*** Opening DATASET RECORDS ***

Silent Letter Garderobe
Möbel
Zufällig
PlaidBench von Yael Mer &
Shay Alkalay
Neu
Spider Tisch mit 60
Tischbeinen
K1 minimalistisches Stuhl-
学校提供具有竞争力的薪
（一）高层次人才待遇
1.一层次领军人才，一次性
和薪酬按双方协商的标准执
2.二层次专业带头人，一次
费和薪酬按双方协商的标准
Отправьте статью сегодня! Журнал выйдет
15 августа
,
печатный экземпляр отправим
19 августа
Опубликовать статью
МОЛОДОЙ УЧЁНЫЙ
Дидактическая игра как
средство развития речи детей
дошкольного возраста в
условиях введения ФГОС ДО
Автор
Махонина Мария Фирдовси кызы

*** Closing DATASET RECORDS ***

EXERCISE BRIEF: Return the listing in full, exactly.

RESPONSE AREA:
Silent Letter Garderobe
Möbel
Zufällig
PlaidBench von Yael Mer &
Shay Alkalay
Neu
Spider Tisch mit 60
Tischbeinen
K1 minimalistisches Stuhl-
学校提供具有竞争力的薪
（一）高层次人才待遇
1.一层次领军人才，一次性
和薪酬按双方协商的标准执
2.二层次专业带头人，一次
费和薪酬按双方协商的标准
Отправьте статью сегодня! Журнал выйдет
15 августа
,
печатный экземпляр отправим
19 августа
Опубликовать статью
МОЛОДОЙ УЧЁНЫЙ
Дидактическая игра как
средство развития речи детей
дошкольного возраста в
условиях введения ФГОС ДО
Автор
Махонина Мария Фирдовси кызы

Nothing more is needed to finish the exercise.